Organize every screw by section, remove the rear cover and shields, disconnect the battery, clean old thermal material and expose the area needed for the install.
- 3. Fit the correct chip/ribbon version.
After opening the console, compare the board layout with the Picofly Core V1/V2, Lite or OLED diagrams. The soldering target changes by revision.
- 4. Inspect, insulate and reassemble.
Check every joint under magnification, clean flux residue, protect the area with thin insulating tape, apply fresh thermal paste and reassemble carefully.
Software and microSD setup
Use a real, fast microSD card from a reliable seller. Fake cards can show a large capacity but fail during setup, backups or game installation.
The HATS package is used in the video because it bundles the files needed for the boot environment. Copy the extracted files to the root of the microSD card, then use the Switch boot tools to partition the card, create backups and set up emuMMC.
Launch modes explained
Semi-stock
Closest to normal Nintendo behavior. Use it for original cartridges, purchased games and online play without installing unofficial content.
SYSMMC CFW
Runs custom firmware on the internal system memory.
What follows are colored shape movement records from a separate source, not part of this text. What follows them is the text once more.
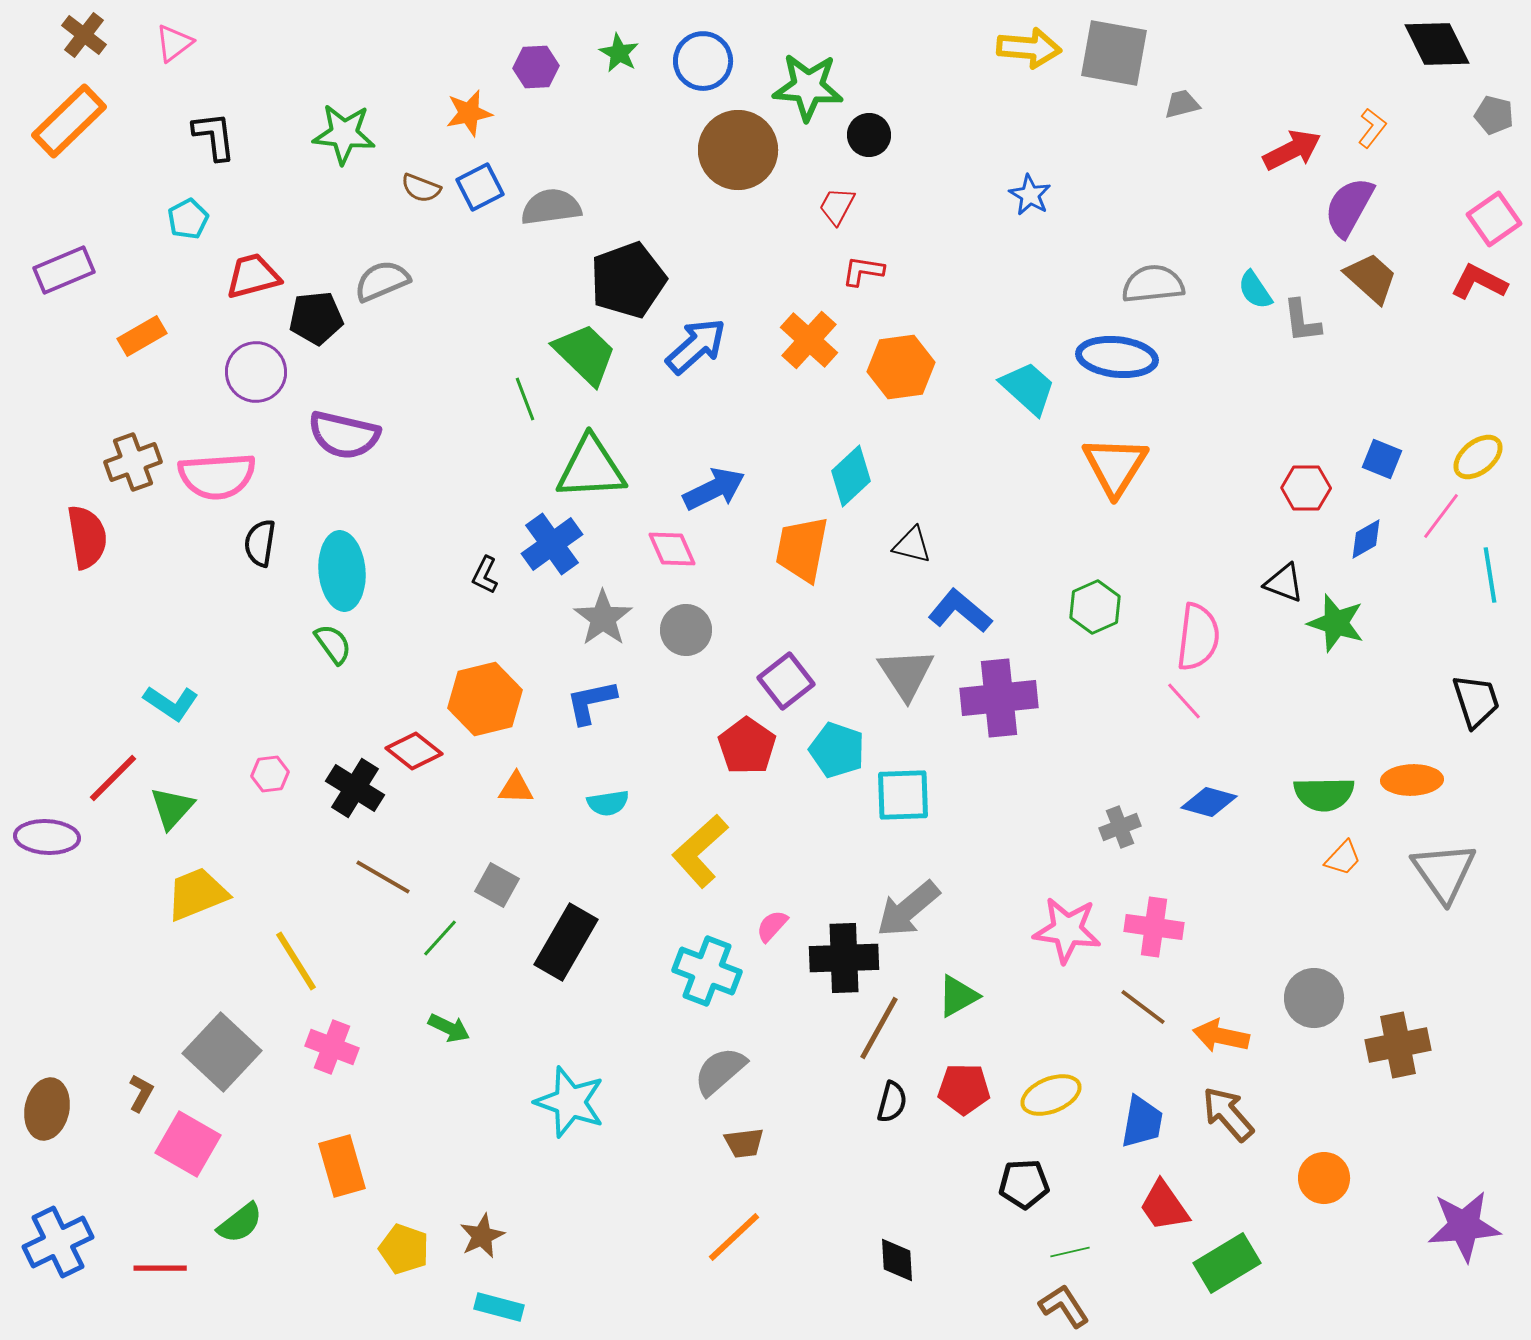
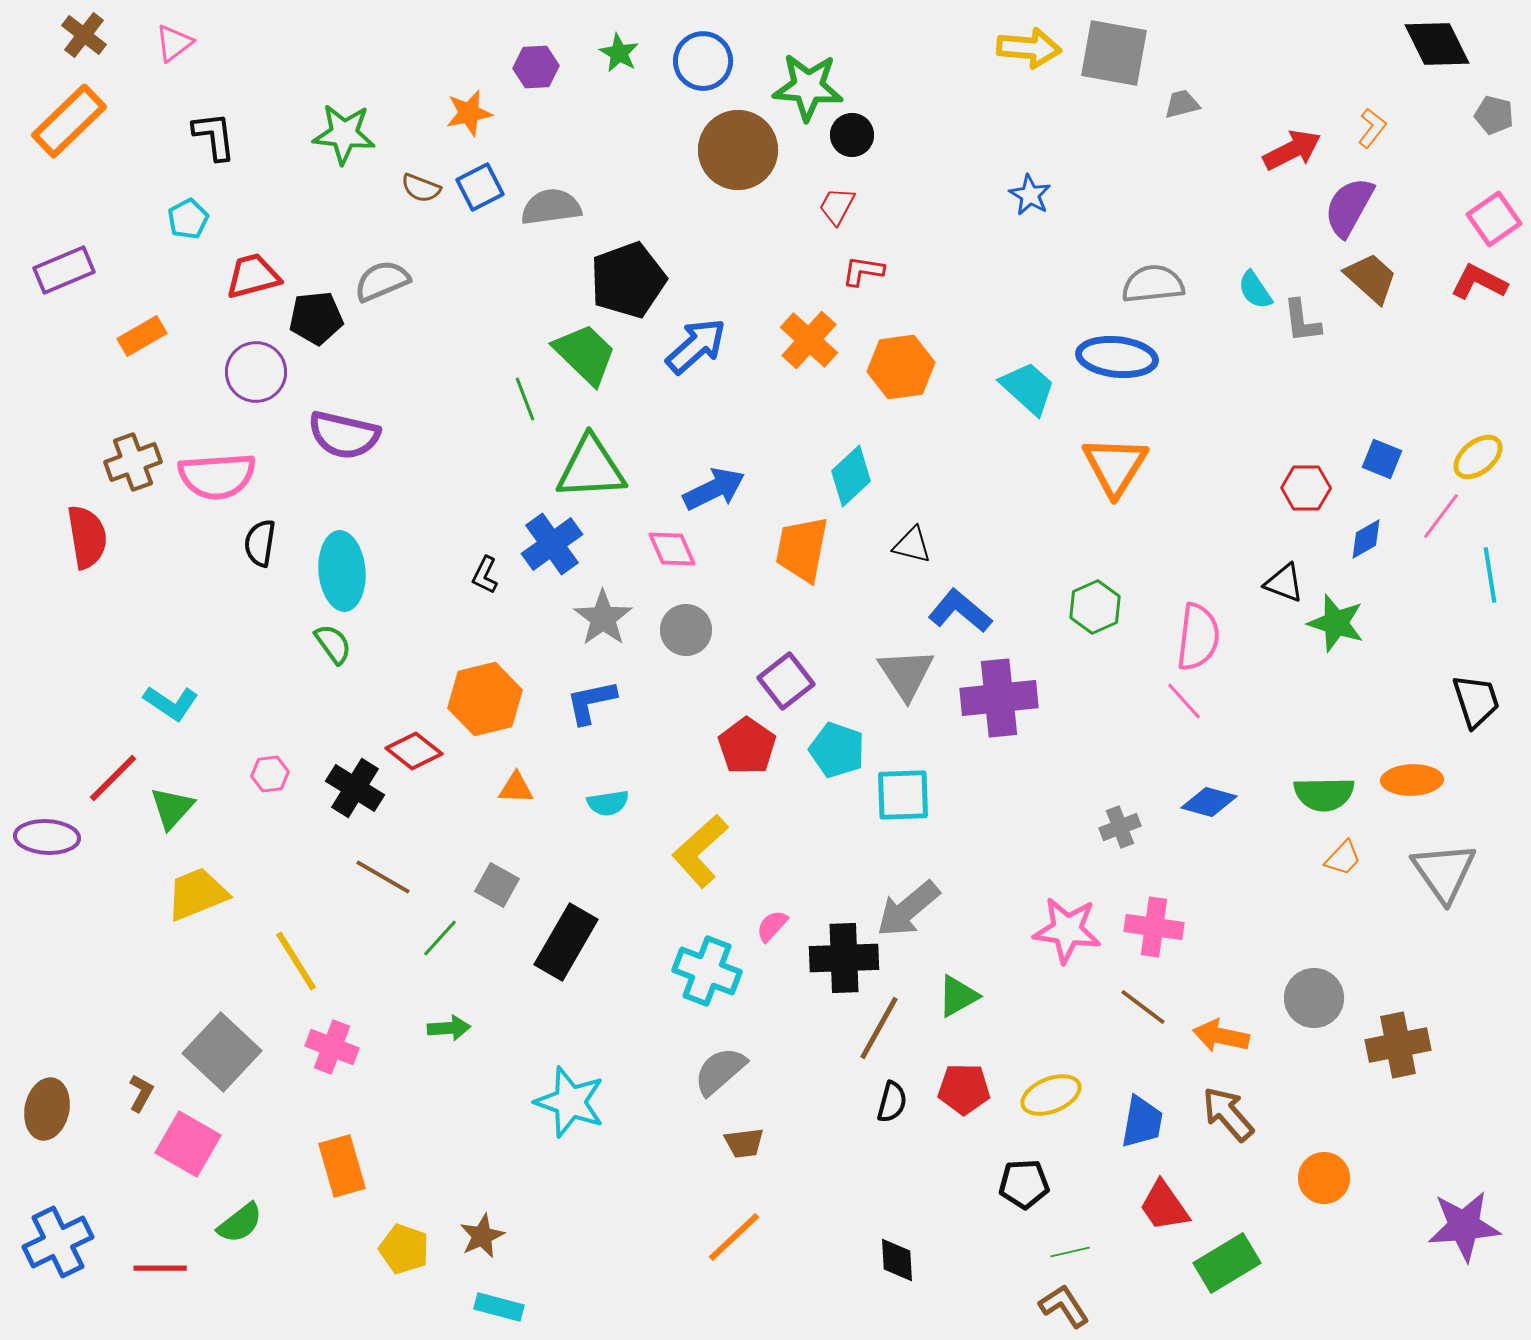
black circle at (869, 135): moved 17 px left
green arrow at (449, 1028): rotated 30 degrees counterclockwise
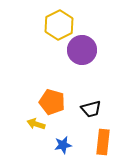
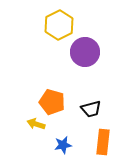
purple circle: moved 3 px right, 2 px down
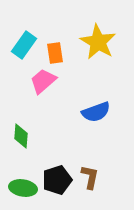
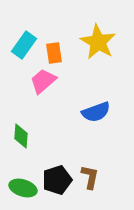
orange rectangle: moved 1 px left
green ellipse: rotated 8 degrees clockwise
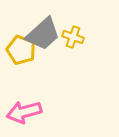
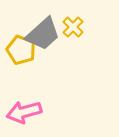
yellow cross: moved 10 px up; rotated 25 degrees clockwise
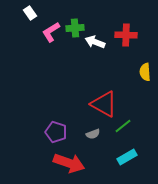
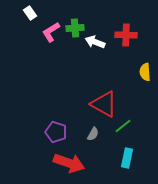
gray semicircle: rotated 40 degrees counterclockwise
cyan rectangle: moved 1 px down; rotated 48 degrees counterclockwise
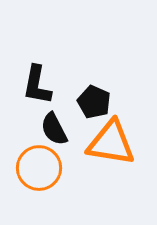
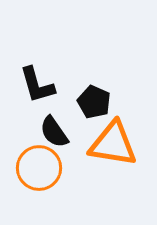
black L-shape: rotated 27 degrees counterclockwise
black semicircle: moved 3 px down; rotated 8 degrees counterclockwise
orange triangle: moved 2 px right, 1 px down
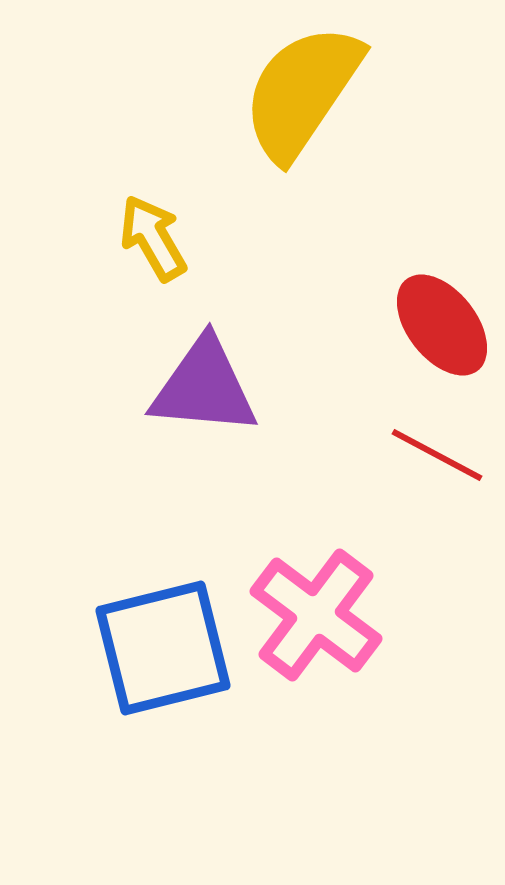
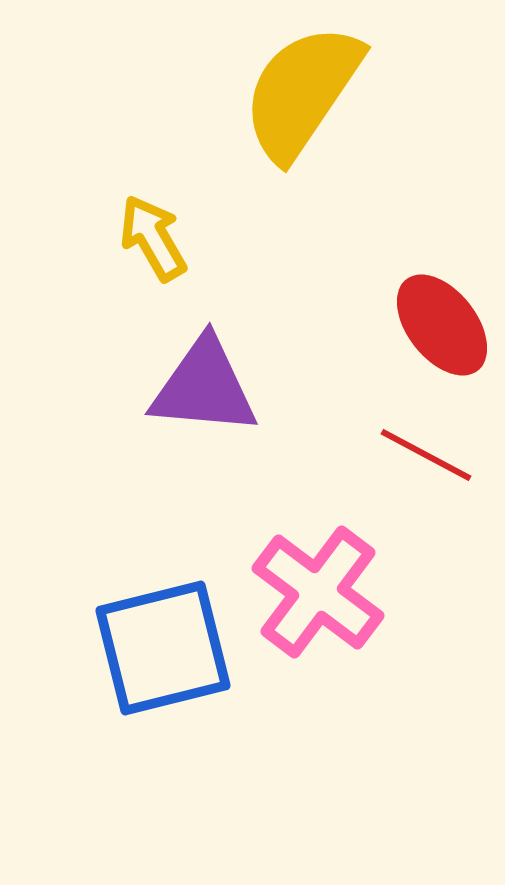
red line: moved 11 px left
pink cross: moved 2 px right, 23 px up
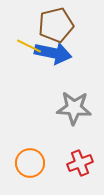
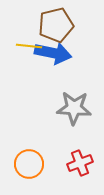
yellow line: rotated 20 degrees counterclockwise
orange circle: moved 1 px left, 1 px down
This carries the highest online-ban and system-contamination risk if used carelessly.
EMUMMC CFW
Runs from the microSD card environment. This is the safer practical choice for offline homebrew and testing because changes stay separated from the internal system.
Watch the full tutorial
English video - MEDIABOXENTLAB
Spanish video - MediaBoxENT
Extra warning video
Useful links
Guides and software
Parts list
Affiliate product links are listed in the parts section above.
FAQ
Can every Nintendo Switch be modified the same way?
No. The method depends on the serial number, board revision and model. Check compatibility before buying a chip or opening the console.
Can I do this without a microscope?
The MediaBoxEnt team answer in the video is no. The soldering points are too small for a reliable first attempt without magnification.
Can I ask for game download links?
No. MediaBoxEnt does not provide links to pirated games, copyrighted dumps or illegal software. Use your own legally owned content and legal homebrew.